With the much anticipated launch of new streaming services Disney+ and AppleTV, and strength of upcoming competitor services in HBO and Comcast, the fight for your subscription is set to enter new heights.

Whilst it certainly makes sense for these historically traditional pay-TV model companies to enter the streaming space, it means every offering needs to continue to move hard and fast on generating more content in order to hold down their piece of the market.

Brian Wieser, Global President of Business Intelligence at the world’s largest advertising agency – GroupM,  believes the amount streaming services take in subscription fees is unlikely to exceed the amount of capital required to make new content, for the next five years at least.

Wieser was quoted in GroupM’s worldwide media forecast report as saying: “There will only be so much money to go around for subscription fees.

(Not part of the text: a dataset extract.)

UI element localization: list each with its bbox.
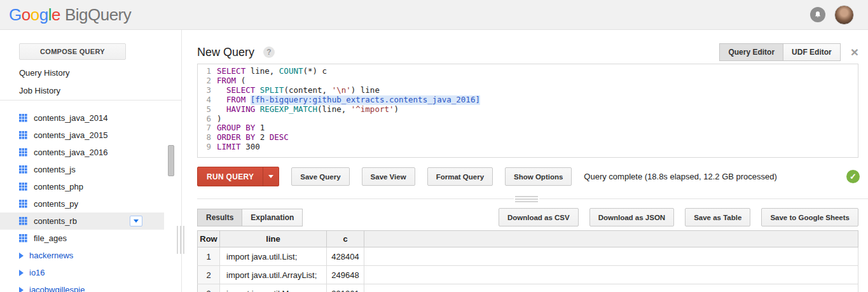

If consumers continue to increase their spending on all forms of video (which amounted to $140 billion last year for video services, cinema and DVDs) at historical rates through 2024, there will only be an incremental $20 billion in consumer spending available for new services. This is roughly equal to the amount of new spending on content that we estimate… This suggests that financial contributions from these new services will not be net positive anytime soon ”

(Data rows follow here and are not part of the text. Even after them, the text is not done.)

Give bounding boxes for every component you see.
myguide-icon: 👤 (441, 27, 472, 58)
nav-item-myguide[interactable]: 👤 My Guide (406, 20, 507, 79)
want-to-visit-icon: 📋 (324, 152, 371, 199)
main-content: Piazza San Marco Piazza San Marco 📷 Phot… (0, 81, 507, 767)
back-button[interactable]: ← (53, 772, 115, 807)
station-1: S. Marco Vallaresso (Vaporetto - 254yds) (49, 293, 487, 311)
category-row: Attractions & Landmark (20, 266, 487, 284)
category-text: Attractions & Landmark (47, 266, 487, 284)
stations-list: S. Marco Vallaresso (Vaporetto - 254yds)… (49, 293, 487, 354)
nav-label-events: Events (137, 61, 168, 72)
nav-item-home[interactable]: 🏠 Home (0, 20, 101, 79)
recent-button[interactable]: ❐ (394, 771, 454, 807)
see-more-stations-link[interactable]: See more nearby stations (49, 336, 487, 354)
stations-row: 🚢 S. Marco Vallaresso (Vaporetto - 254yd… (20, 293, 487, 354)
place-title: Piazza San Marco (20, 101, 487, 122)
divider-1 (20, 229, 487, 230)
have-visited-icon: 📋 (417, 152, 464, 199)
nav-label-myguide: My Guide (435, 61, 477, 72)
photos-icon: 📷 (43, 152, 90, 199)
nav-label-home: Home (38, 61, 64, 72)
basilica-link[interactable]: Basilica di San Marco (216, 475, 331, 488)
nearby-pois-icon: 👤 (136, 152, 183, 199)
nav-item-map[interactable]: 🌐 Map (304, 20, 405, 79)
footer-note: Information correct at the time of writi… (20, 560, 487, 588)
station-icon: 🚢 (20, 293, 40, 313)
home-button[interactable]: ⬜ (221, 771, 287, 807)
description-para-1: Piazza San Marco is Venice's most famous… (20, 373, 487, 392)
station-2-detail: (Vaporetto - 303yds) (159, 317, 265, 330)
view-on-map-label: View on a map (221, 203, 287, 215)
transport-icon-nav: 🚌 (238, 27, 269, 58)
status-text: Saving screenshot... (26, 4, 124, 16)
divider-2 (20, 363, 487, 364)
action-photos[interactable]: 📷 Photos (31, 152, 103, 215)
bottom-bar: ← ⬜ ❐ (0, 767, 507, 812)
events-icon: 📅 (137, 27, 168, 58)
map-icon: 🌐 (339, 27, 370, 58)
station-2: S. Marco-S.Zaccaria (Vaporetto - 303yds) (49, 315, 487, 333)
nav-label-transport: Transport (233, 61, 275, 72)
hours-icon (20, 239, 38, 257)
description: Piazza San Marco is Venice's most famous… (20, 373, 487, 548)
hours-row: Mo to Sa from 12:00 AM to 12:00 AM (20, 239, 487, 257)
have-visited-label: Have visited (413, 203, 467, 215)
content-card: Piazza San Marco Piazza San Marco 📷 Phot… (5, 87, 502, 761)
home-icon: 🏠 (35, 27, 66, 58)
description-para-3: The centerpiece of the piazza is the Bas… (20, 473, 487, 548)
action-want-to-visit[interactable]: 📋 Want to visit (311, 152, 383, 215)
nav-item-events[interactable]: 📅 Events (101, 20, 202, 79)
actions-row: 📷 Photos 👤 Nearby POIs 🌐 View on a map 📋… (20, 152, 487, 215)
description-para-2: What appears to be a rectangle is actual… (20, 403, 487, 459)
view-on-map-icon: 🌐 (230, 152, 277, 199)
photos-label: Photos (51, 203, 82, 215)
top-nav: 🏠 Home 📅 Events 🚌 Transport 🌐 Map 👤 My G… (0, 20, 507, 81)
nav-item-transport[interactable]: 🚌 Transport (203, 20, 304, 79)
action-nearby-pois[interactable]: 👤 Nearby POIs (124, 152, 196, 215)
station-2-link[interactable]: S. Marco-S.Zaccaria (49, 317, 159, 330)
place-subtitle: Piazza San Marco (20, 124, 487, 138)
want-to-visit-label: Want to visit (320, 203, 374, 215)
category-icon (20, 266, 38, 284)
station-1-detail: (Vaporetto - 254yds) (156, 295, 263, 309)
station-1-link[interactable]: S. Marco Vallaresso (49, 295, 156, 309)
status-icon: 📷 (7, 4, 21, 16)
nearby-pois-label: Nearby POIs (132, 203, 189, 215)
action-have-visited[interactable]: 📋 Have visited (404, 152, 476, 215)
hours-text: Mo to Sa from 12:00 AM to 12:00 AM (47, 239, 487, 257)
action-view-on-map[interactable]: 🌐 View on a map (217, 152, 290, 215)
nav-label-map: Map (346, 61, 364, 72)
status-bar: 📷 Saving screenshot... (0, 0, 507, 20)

This outlook begs the question, will streaming as we see it now continue on the same trajectory, or will something drastic have to change? Don’t forget, the early days of Foxtel/Austar didn’t have commercials either, and Comcast’s upcoming ‘Peacock’ service is reportedly considering an ad-supported version.

One possible solution would be for companies to bundle together, similar to the Disney+ offer, which pairs popular American service Hulu with ESPN+ for US$12.99 per month.

Either way you would have to assume the further fracturing of content across multiple services will create dissent amongst consumers. The launch of Disney+ saw the Nine Entertainment owned Stan lose access to Disney movies including the incredibly popular Marvel series.

Perhaps at some point consumer sentiment will swing backwards. Could a singular all-inclusive platform, paid at a premium (such as what traditional pay-TV/cable companies offer), become more appealing?

Or is the whole issue just preparing for a great migration to pirating? If so, we can say goodbye to the amount of quality content we are being provided today.